The middle and high school levels will be most affected, school officials have said.
Numerous classes will exceed 30 students - 160 alone at Central High School.
Meanwhile, larger class sizes at elementary schools have allowed officials to mothball portable classrooms at three schools.
'Everyone seems to be guardedly optimistic,' said School Superintendent Tom Brennan, who toured schools Tuesday. 'I sense we're going to find a way to get this done. I don't like it, they don't like it, but their priority is working with children.'
As the largest school district in the state, Manchester counted 15,582 students as of last week.
Although classes will be larger, they will be headed by experienced teachers, who know how to handle large classes, Memorial Principal Arthur Adamakos said.
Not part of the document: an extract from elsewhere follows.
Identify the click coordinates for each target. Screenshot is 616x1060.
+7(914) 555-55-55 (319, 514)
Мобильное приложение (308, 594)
'When you're a veteran you know how to roll with the punches; they know how to do their best,' he said.
Most of his inexperienced teachers have been laid off, he said.
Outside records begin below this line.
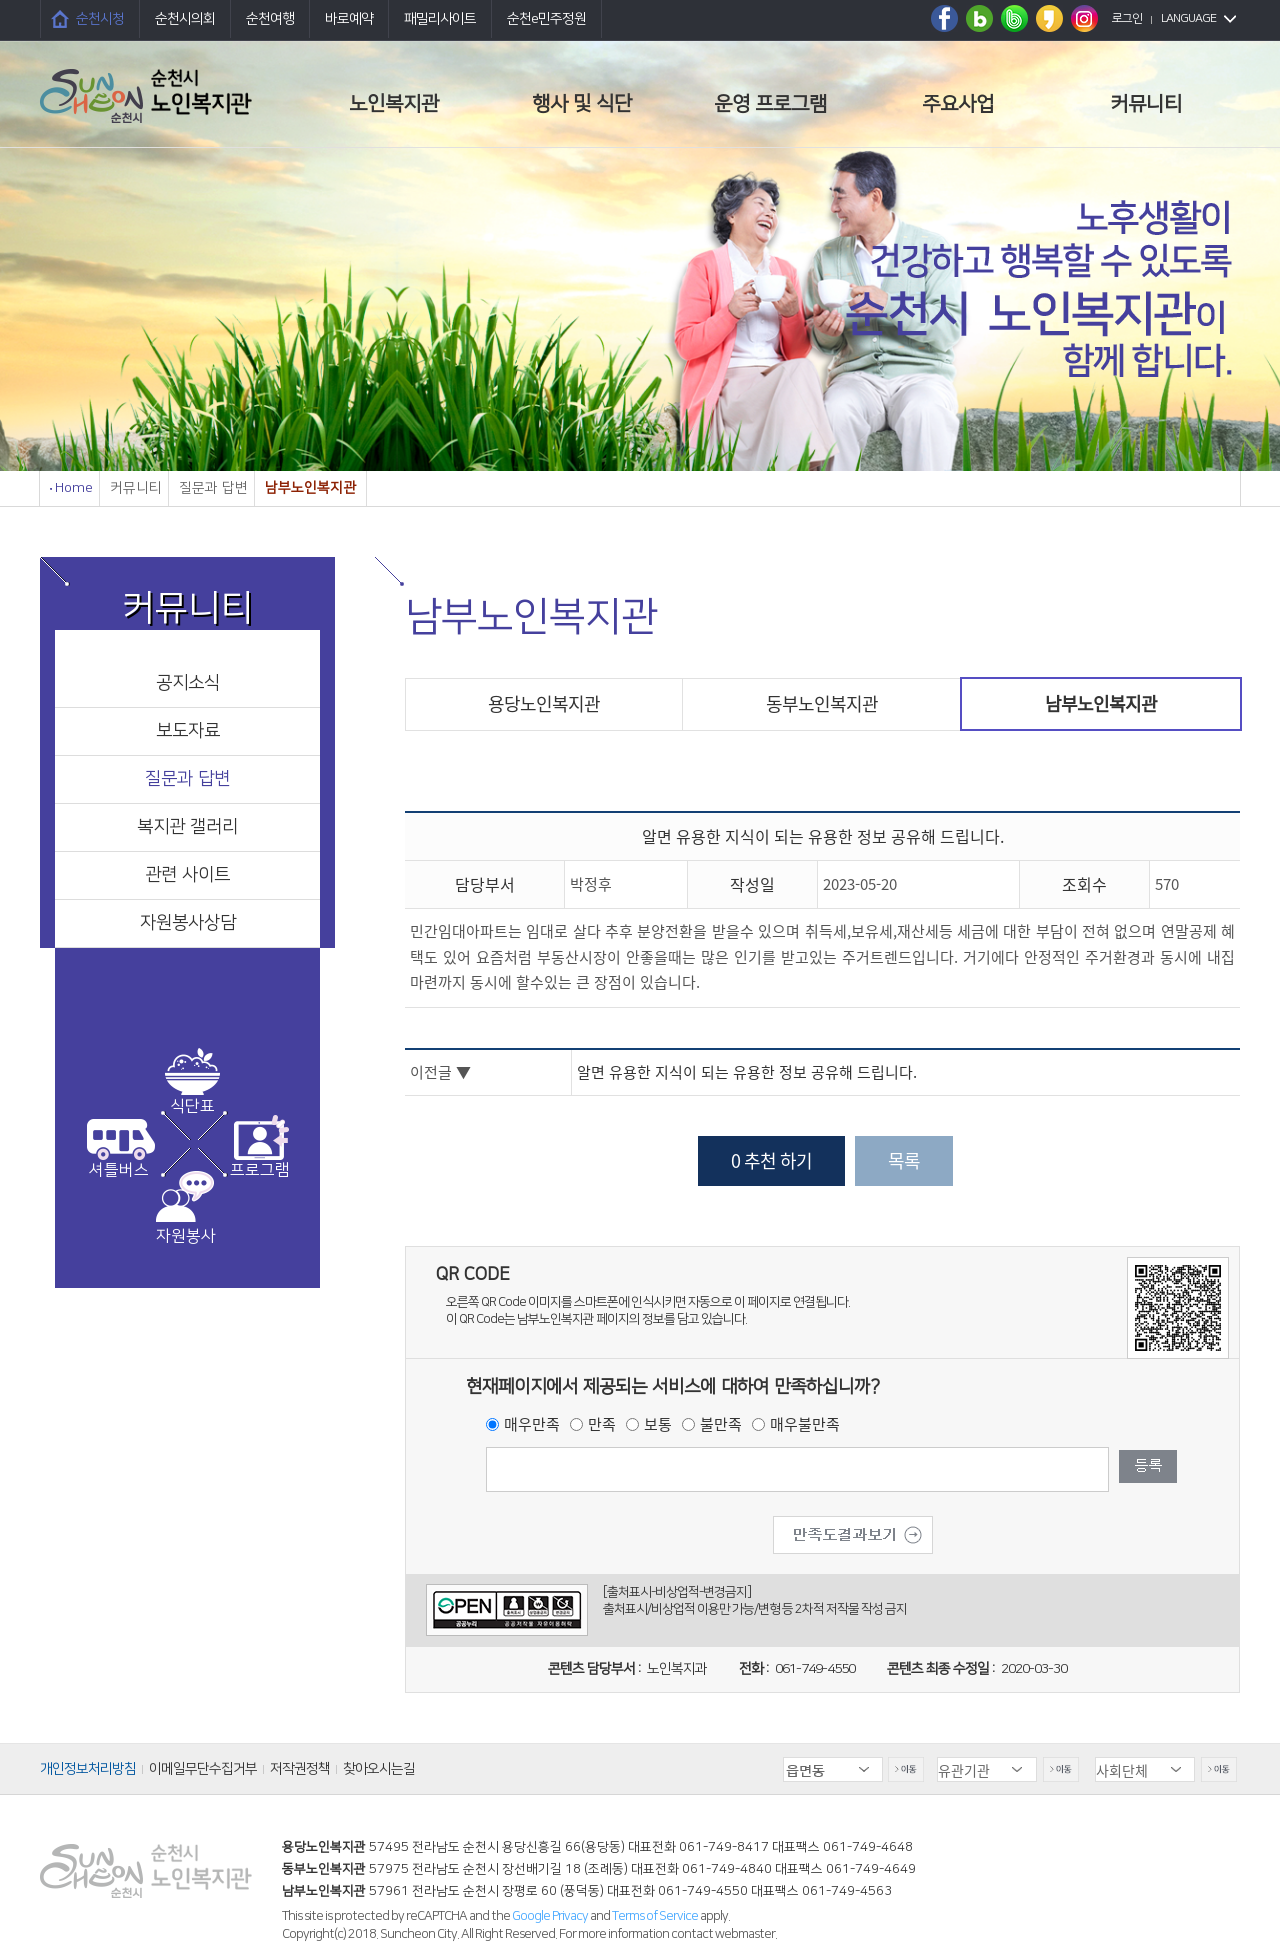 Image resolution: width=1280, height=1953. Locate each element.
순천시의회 (185, 19)
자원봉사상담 (188, 923)
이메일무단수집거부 (203, 1769)
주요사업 (958, 104)
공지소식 (188, 683)
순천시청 (100, 19)
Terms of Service (655, 1916)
Students can expect to wait longer before getting tests, papers and other assignments back from their teachers. Delays can be expected most in English, mathematics, social studies and Spanish, the principal said.
Adamakos said guidelines call for feedback within 72 hours, but it could be a week or more.
He said larger-sized classes will also make it more difficult for students to drop a scheduled class and transfer to another.
At West High School, teachers said classroom study halls have been canceled, and students will attend study hall in the cafeteria.
In middle schools, language arts will be compressed to a single class, as opposed to the separate reading and writing classes of previous years.
'I actually see it as an opportunity for students to write about what they read in the same class,' said Assistant Superintendent Michael Tursi. 'Now it's more of an integrated approach.'
Middle schools will make a separate reading class available to students who struggle with language arts, he said.
Fewer opportunities will be available in unified arts - the non-core classes such as gym, family-consumer science, technology and art.
While high school and middle school students will have opportunities for such classes, they may not have access to every year in school, Tursi said.
The English Language Learner program has undergone a few tweaks.
Two teachers have moved from Central to Memorial High school, which will allow Memorial to provide direct instruction to ELL students, Tursi said.
At Central, ELL students will be mainstreamed into math classes. Meanwhile, the district will take this year to review the entire program and curricula.
Advocacy groups have called for an elimination of a magnet school for ELL learners and faster mainstreaming into traditional classes.
Over the summer, city workers installed aluminum decking, stairways and railings outside the portable classrooms identified as potentially hazardous this past spring. Officials examined decks after a collapse at Beech Street School; several students were injured.
Kevin O'Malley, director of city facilities, said portables at Beech, McDonough and Green Acres were decommissioned because of larger class sizes.
That meant that space in the portables was not needed, he said.